Un être humain, avec ses « valeurs », ses qualités, ses défauts rencontre un autre être humain.

Ils peuvent parler ensemble, se comprendre sans se parler ; l’un peut, s’il le veut, s’appuyer sur l’autre, parce qu’il est plus solide.

Cette relation-là est capitale, indispensable.

C’est celle que l’Ecole rend souvent impossible.

Une autre retrouvaille est non moins capitale. C’est la rencontre avec les autres, animaux humains eux aussi, mais avec qui on peut échanger, voire communiquer.

Cette expression libre, qui a trouvé prise dans la classe, amène au fil des jours des « réussites », qui trouvent leurs appuis, en général sur « ces autres » :

- pendant les moments où chacun « porte », « montre » ce qu’il a « fait », moments qui sont riches d’aide et de relations ;

- grâce aux « artistes » qui entrent dans la classe par l’intermédiaire des documents ;

- … etc.

Ce n’est que plus tard, parfois, que l’on aperçoit le « point zéro » d’où un enfant est parti pour arriver à la facture de ses réalisations actuelles.

(1) « originel » : d’autres, qui ne sont pas des pédagogues, parlent de Désir.

   
     

Cette expression libre va créer des « brèches »…

… dont Freinet nous a habitués à suivre les déroulements futurs.

Quand Marion s’est engouffrée dans la réalisation de ses « robots » (p. 22 et 23), il y avait un bon moment déjà que, sans que personne ne le sache (pas même elle), elle cherchait.

Et c’est parce que cette expression libre puise ses sources au plus profond de l’être qu’à travers elle passe tout un flux qui engendre le nouveau, l’au-delà et découvre ainsi des « perspectives dynamiques ».

Ces statuettes de plâtre (ci-dessus) sont « nées » en décembre.
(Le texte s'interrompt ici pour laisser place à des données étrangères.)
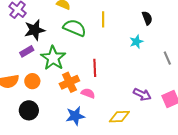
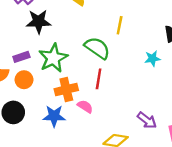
green semicircle: (75, 28) -> (97, 48), moved
purple rectangle: (27, 51) -> (21, 57), moved
blue star: (75, 116) -> (54, 116), moved

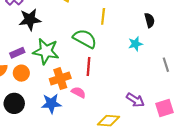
green star: (53, 58) -> (46, 51), turned -30

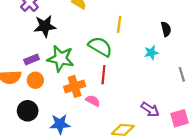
blue star: (51, 103) -> (60, 124), moved

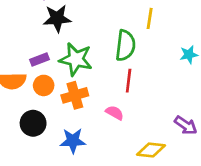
green semicircle: (100, 47) -> (125, 45), turned 65
orange cross: (75, 86) -> (75, 95), moved

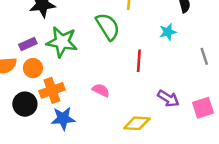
green semicircle: (125, 45) -> (108, 27), turned -36
red line: (129, 81) -> (139, 61), moved
orange cross: (75, 95) -> (52, 90), moved

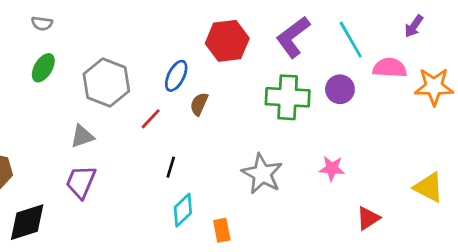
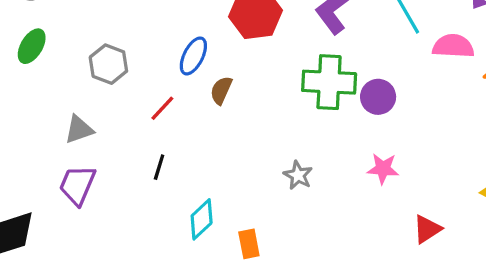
gray hexagon: (106, 83) -> (108, 64), size x0.7
purple circle: (340, 89) -> (378, 97), moved
black line: (171, 167) -> (159, 167), moved
gray star: (262, 174) -> (298, 175), size x0.6

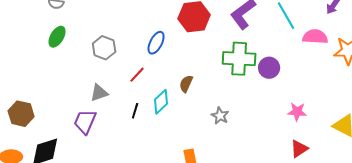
brown semicircle: (221, 90) -> (186, 84), moved
gray triangle: (79, 129) -> (99, 93), moved
pink star: (383, 169) -> (297, 112), moved
cyan diamond: (202, 219) -> (161, 102), moved

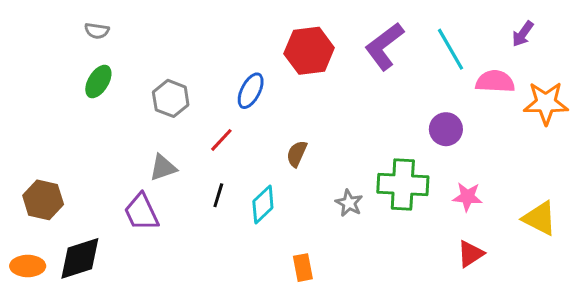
green cross: (239, 59) -> (403, 185), moved
purple circle: (269, 68) -> (446, 129), moved
cyan diamond: (161, 102) -> (263, 205), moved
purple trapezoid: (85, 122) -> (141, 212), turned -48

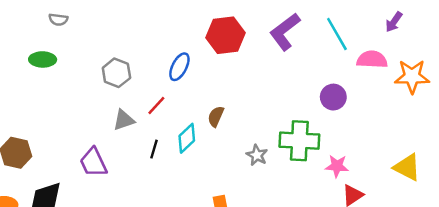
green ellipse: (98, 81) -> (43, 59), moved, turned 60
gray triangle: (163, 168) -> (124, 120), moved
pink star: (467, 197) -> (337, 166), moved
cyan diamond: (263, 205) -> (187, 138), moved

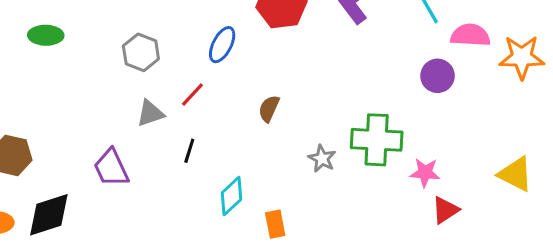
purple circle: (333, 97) -> (438, 76), moved
cyan diamond: (187, 138) -> (231, 196), moved

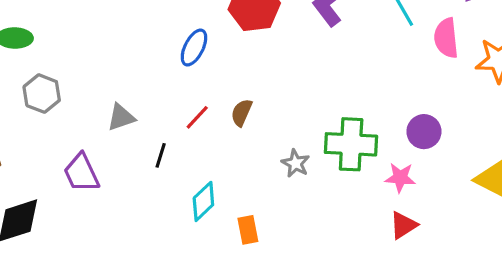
pink semicircle: (470, 35) -> (446, 38), turned -99
gray hexagon: (141, 52) -> (42, 94), moved
purple circle: (438, 76) -> (424, 132), moved
red line: (192, 95) -> (197, 117), moved
red triangle: (445, 210) -> (403, 225), moved

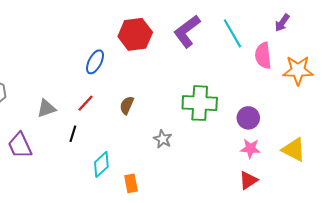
red line: (197, 117) -> (85, 103), moved
green cross: (351, 144) -> (200, 103), moved
pink star: (400, 178) -> (250, 149), moved
red triangle: (403, 225) -> (248, 180), moved

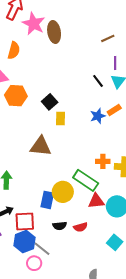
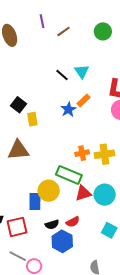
purple line: (115, 63) -> (42, 21), moved
blue hexagon: (24, 242) -> (62, 241), moved
gray line: (42, 249) -> (18, 256), moved

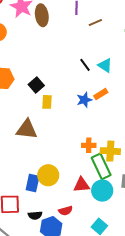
cyan triangle: (82, 71) -> (105, 65), turned -35
green rectangle: (69, 175) -> (101, 166), moved, turned 30
black semicircle: (52, 224) -> (35, 215), moved

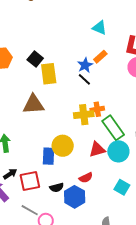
black line: (85, 65) -> (84, 79), moved
yellow rectangle: (47, 102) -> (49, 74), size x1.5
yellow cross: (110, 151) -> (84, 115), moved

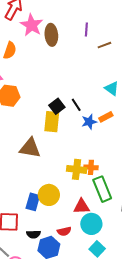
black square: (35, 59) -> (57, 106), moved
black line: (84, 79) -> (76, 105), moved
cyan circle: (118, 151) -> (91, 224), moved

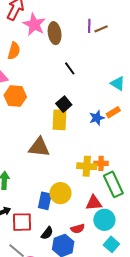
brown line: (104, 45) -> (101, 29), moved
black line: (76, 105) -> (70, 68), moved
black semicircle: (33, 234) -> (47, 233), turned -48

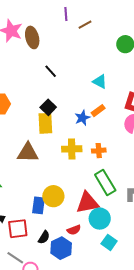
purple line: (89, 26) -> (66, 14), moved
brown line: (101, 29) -> (85, 25), moved
orange cross: (101, 163) -> (99, 151), moved
yellow cross: (87, 166) -> (72, 149), moved
red triangle: (94, 203) -> (87, 203), size x1.4

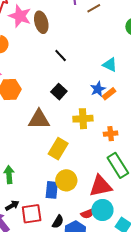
blue star: (82, 118) -> (98, 89), moved
yellow rectangle: (45, 123) -> (58, 149), moved, turned 35
yellow cross: (72, 149) -> (83, 119), moved
brown triangle: (28, 153) -> (39, 119), moved
cyan circle: (100, 219) -> (102, 210), moved

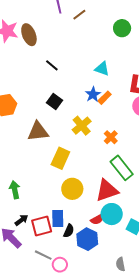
yellow cross: (83, 119) -> (82, 126), turned -30
orange cross: (111, 134) -> (111, 137), turned -32
blue rectangle: (52, 190) -> (58, 218), moved

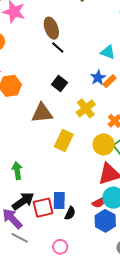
brown ellipse: (29, 35) -> (51, 28), moved
yellow circle: (72, 189) -> (104, 144), moved
black arrow: (21, 220) -> (23, 201), size x1.6
blue hexagon: (87, 239) -> (105, 221), moved
gray line: (43, 255) -> (20, 238), moved

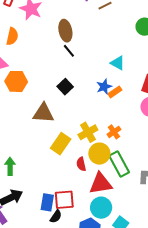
yellow cross: (86, 108) -> (88, 132), moved
red semicircle: (99, 202) -> (81, 164), moved, turned 96
red square: (43, 208) -> (64, 200), moved

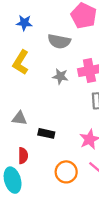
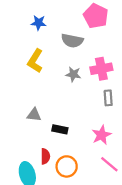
red semicircle: (23, 156) -> (45, 156), moved
orange circle: (66, 172) -> (67, 166), moved

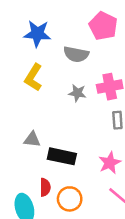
blue star: (39, 23) -> (37, 34), size x1.5
black rectangle: (60, 129) -> (62, 156), size x1.5

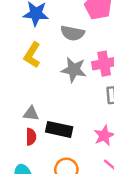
gray star: (77, 93) -> (74, 70), size x1.5
red semicircle: (45, 187) -> (31, 137), moved

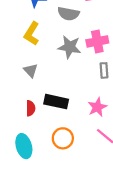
gray triangle: (31, 114) -> (31, 70), moved, turned 40

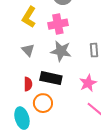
pink cross: (97, 41) -> (58, 24), moved
gray star: (70, 47) -> (61, 51), moved
orange circle: (63, 138) -> (43, 103), moved

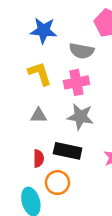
yellow L-shape: (29, 17) -> (40, 74), turned 130
gray triangle: (28, 50) -> (38, 115), turned -48

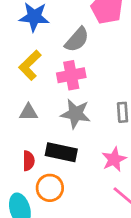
gray semicircle: (82, 51) -> (77, 40), turned -60
yellow L-shape: (40, 74) -> (30, 65), turned -116

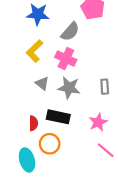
pink cross: (71, 75) -> (66, 59), turned 36
gray triangle: (28, 112) -> (42, 83), moved, turned 40

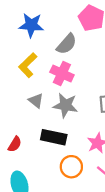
red semicircle: (33, 123) -> (15, 144), moved, turned 32
orange circle: (50, 144) -> (71, 167), moved

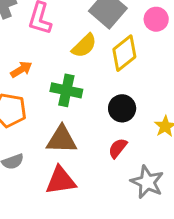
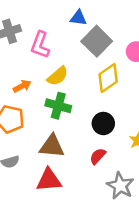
yellow semicircle: (84, 46) -> (58, 76), moved

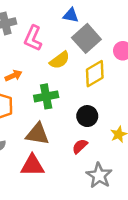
yellow semicircle: (58, 76) -> (60, 60), moved
green cross: (58, 106) -> (46, 96), turned -30

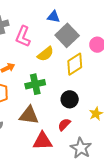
red triangle: (32, 165) -> (43, 141), moved

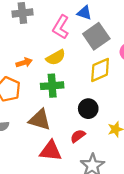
pink L-shape: (23, 36) -> (61, 27), moved
yellow semicircle: (45, 54) -> (56, 57), moved

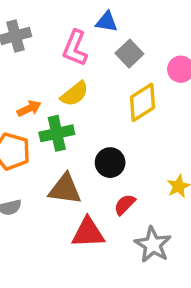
gray square: (96, 36) -> (129, 54), size x0.7
green cross: (52, 86) -> (57, 133), moved
black circle: (88, 109) -> (110, 163), moved

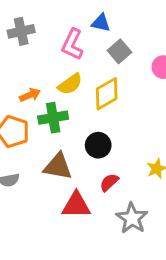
yellow diamond: (143, 102) -> (107, 94), moved

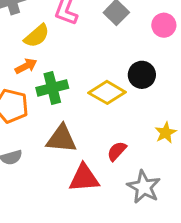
yellow semicircle: (70, 84) -> (37, 36), moved
yellow diamond: (107, 94) -> (107, 92), moved, turned 64
black circle: (98, 145) -> (142, 75), moved

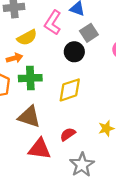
black circle: (142, 75) -> (74, 52), moved
yellow diamond: (107, 92) -> (70, 90), turned -60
Les naissances étaient au nœud des préoccupations et celle attendue par la maîtresse n’y était pas étrangère.

Les pré-adolescents avaient des questions à poser qui, pour diverses raisons, ne pouvaient pas passer par le canal de la parole.

L’excitation, l’agressivité traduisaient une inquiétude difficile à verbaliser (voir notre page 18).

Par la scie qui a découpé, par le couteau qui a gratté, taillé dans le bloc, raclé le plâtre, quelque chose est passé et ces statuettes qui décorèrent la classe ont engendré d’autres recherches, dans d’autres domaines, en même temps que l’agressivité disparaissait. Les carnets de croquis, les craies d’art, en ont bénéficié.

Mais il faut parfois attendre longtemps (un an, deux ans, signaient certains maîtres qui gardent les enfants plusieurs années) avant que l’enfant ait « trouvé » ou « re-trouvé » ses voies.

… quelque soit l’âge des enfants, quand ils retrouvent ces circuits, ils retournent aux étapes premières.

Quand Marion s’est engouffrée dans la réalisation de ses robots…

     

Une permanence retrouvée

Dès lors, les moments d’exaltation, de dépassement de soi, seront toujours aussi fugaces, mais il y aura des périodes de calme, de retour en arrière, d’apparente stagnation, une PERMANENCE RETROUVEE, qui fera de l’enfant perdu, c’est-à-dire sans aucun repère de soi et des autres, un enfant en recherche

Il sera plus ouvert aux autres, leur offrira une part authentique de lui-même et s’affrontera avec la réalité humaine et matérielle, avec une attitude faite d’humilité et de courage

Il se trempera et se renforcera au bain de ses expériences.

Cette « permanence » se retrouve alors dans toutes ses créations, elle affirme et signifie son créateur.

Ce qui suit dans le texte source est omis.